From c0e0bed184b8643c5dcc9e01af343c650ecd7770 Mon Sep 17 00:00:00 2001
From: Yunxuan Shi <yunxuan@amazon.com>
Date: Thu, 2 Apr 2026 16:08:38 -0700
Subject: [PATCH 2/7] Fix lint: line too long in report_generator.py,
 formatting in analyzer.py

Signed-off-by: Yunxuan Shi <yunxuan@amazon.com>
---
 documentdb_tests/compatibility/result_analyzer/analyzer.py  | 3 +--
 .../compatibility/result_analyzer/report_generator.py       | 6 +++++-
 2 files changed, 6 insertions(+), 3 deletions(-)

diff --git a/documentdb_tests/compatibility/result_analyzer/analyzer.py b/documentdb_tests/compatibility/result_analyzer/analyzer.py
index bfb2521..5bb9569 100644
--- a/documentdb_tests/compatibility/result_analyzer/analyzer.py
+++ b/documentdb_tests/compatibility/result_analyzer/analyzer.py
@@ -14,7 +14,6 @@
 # Module-level constants
 from documentdb_tests.framework.infra_exceptions import INFRA_EXCEPTION_NAMES as INFRA_EXCEPTIONS
 
-
 # Mapping from TestOutcome to counter key names
 OUTCOME_TO_KEY = {
     "PASS": "passed",
@@ -95,7 +94,7 @@ def extract_failure_tag(test_result: Dict[str, Any]) -> str:
     crash_info = call_info.get("crash", {})
     crash_message = crash_info.get("message", "")
 
-    match = re.search(r'\[([A-Z_]+)\]', crash_message)
+    match = re.search(r"\[([A-Z_]+)\]", crash_message)
     if match:
         return match.group(1)
     return ""
diff --git a/documentdb_tests/compatibility/result_analyzer/report_generator.py b/documentdb_tests/compatibility/result_analyzer/report_generator.py
index 1d20f73..7b1387c 100644
--- a/documentdb_tests/compatibility/result_analyzer/report_generator.py
+++ b/documentdb_tests/compatibility/result_analyzer/report_generator.py
@@ -148,13 +148,17 @@ def print_summary(analysis: Dict[str, Any]):
         print("-" * 60)
         sorted_tags = sorted(by_tag.items(), key=lambda x: x[1]["pass_rate"])
         for tag, stats in sorted_tags:
-            print(f"  {tag:<30s} | {stats['passed']:>3}/{stats['total']:>3} passed ({stats['pass_rate']:>5.1f}%)")
+            passed = stats["passed"]
+            total = stats["total"]
+            rate = stats["pass_rate"]
+            print(f"  {tag:<30s} | {passed:>3}/{total:>3} passed ({rate:>5.1f}%)")
 
     # Failed tests
     failed_tests = [t for t in analysis["tests"] if t["outcome"] == "FAIL"]
     if failed_tests:
         # Count by failure_type
         from collections import Counter
+
         type_counts = Counter(t.get("failure_type", "UNKNOWN") for t in failed_tests)
 
         print(f"\nFailed Tests ({len(failed_tests)}):")

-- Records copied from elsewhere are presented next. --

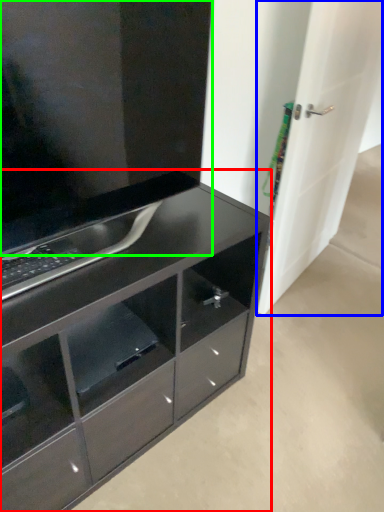 Question: Considering the real-world distances, which object is farthest from chest of drawers (highlighted by a red box)? door (highlighted by a blue box) or cabinetry (highlighted by a green box)?

Choices:
 (A) door
 (B) cabinetry

Answer: (A) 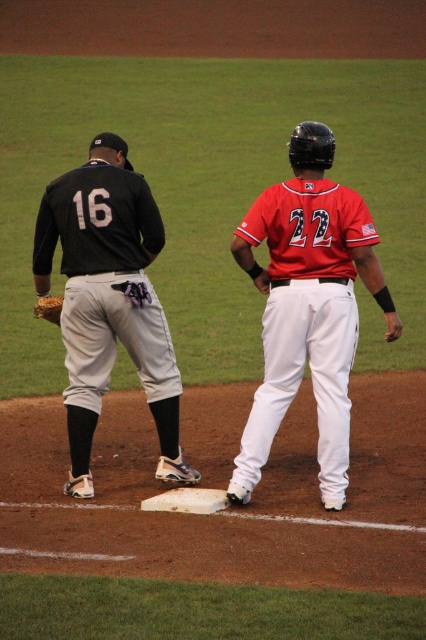 Between red matte jersey at center and brown leather glove at lower left, which one has less height?

With less height is brown leather glove at lower left.

Is red matte jersey at center wider than brown leather glove at lower left?

Yes, red matte jersey at center is wider than brown leather glove at lower left.

At what (x,y) coordinates should I click in order to perform the action: click on red matte jersey at center. Please return your answer as a coordinate pair (x, y). Looking at the image, I should click on (307, 307).

The height and width of the screenshot is (640, 426). What do you see at coordinates (307, 307) in the screenshot?
I see `red matte jersey at center` at bounding box center [307, 307].

Does point (351, 269) come behind point (83, 445)?

That is False.

You are a GUI agent. You are given a task and a screenshot of the screen. Output one action in this format:
    pyautogui.click(x=<x>, y=<y>)
    Task: Click on the red matte jersey at center
    The width and height of the screenshot is (426, 640).
    Given the screenshot: What is the action you would take?
    pyautogui.click(x=307, y=307)

Identify the location of red matte jersey at center. (307, 307).

Can you confirm if matte black jersey at left is taller than brown leather glove at lower left?

Yes, matte black jersey at left is taller than brown leather glove at lower left.

Does matte black jersey at left appear on the right side of brown leather glove at lower left?

Yes, matte black jersey at left is to the right of brown leather glove at lower left.

What do you see at coordinates (109, 300) in the screenshot? The height and width of the screenshot is (640, 426). I see `matte black jersey at left` at bounding box center [109, 300].

Image resolution: width=426 pixels, height=640 pixels. In order to click on matte black jersey at left in this screenshot , I will do `click(109, 300)`. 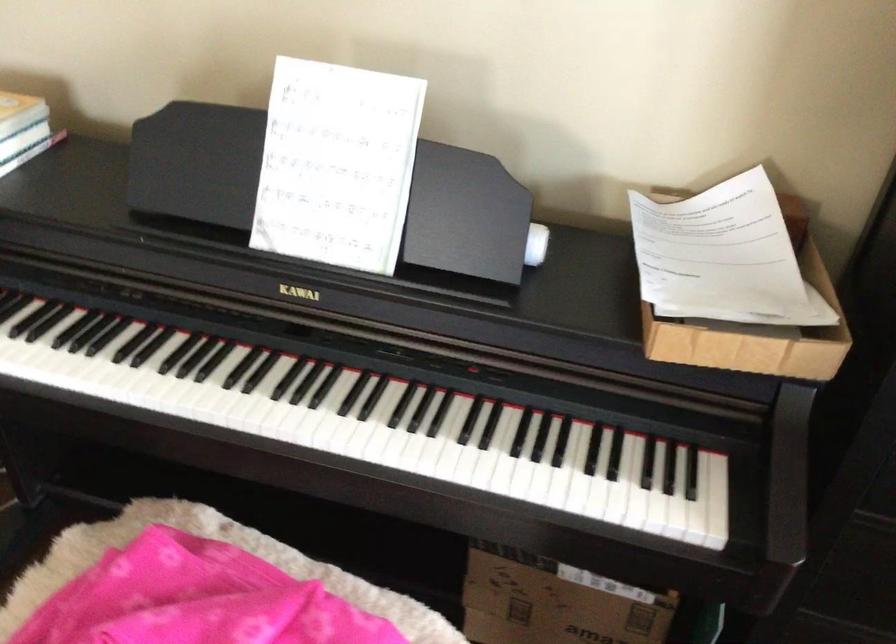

From 7b7850a935a5b87cab6342f271f8787842a39ef3 Mon Sep 17 00:00:00 2001
From: Yunxuan Shi <yunxuan@amazon.com>
Date: Thu, 2 Apr 2026 16:10:38 -0700
Subject: [PATCH 3/7] Move Counter import to top-level per PEP 8

Signed-off-by: Yunxuan Shi <yunxuan@amazon.com>
---
 .../compatibility/result_analyzer/report_generator.py          | 3 +--
 1 file changed, 1 insertion(+), 2 deletions(-)

diff --git a/documentdb_tests/compatibility/result_analyzer/report_generator.py b/documentdb_tests/compatibility/result_analyzer/report_generator.py
index 7b1387c..38430e0 100644
--- a/documentdb_tests/compatibility/result_analyzer/report_generator.py
+++ b/documentdb_tests/compatibility/result_analyzer/report_generator.py
@@ -6,6 +6,7 @@
 """
 
 import json
+from collections import Counter
 from datetime import datetime, timezone
 from typing import Any, Dict
 
@@ -157,8 +158,6 @@ def print_summary(analysis: Dict[str, Any]):
     failed_tests = [t for t in analysis["tests"] if t["outcome"] == "FAIL"]
     if failed_tests:
         # Count by failure_type
-        from collections import Counter
-
         type_counts = Counter(t.get("failure_type", "UNKNOWN") for t in failed_tests)
 
         print(f"\nFailed Tests ({len(failed_tests)}):")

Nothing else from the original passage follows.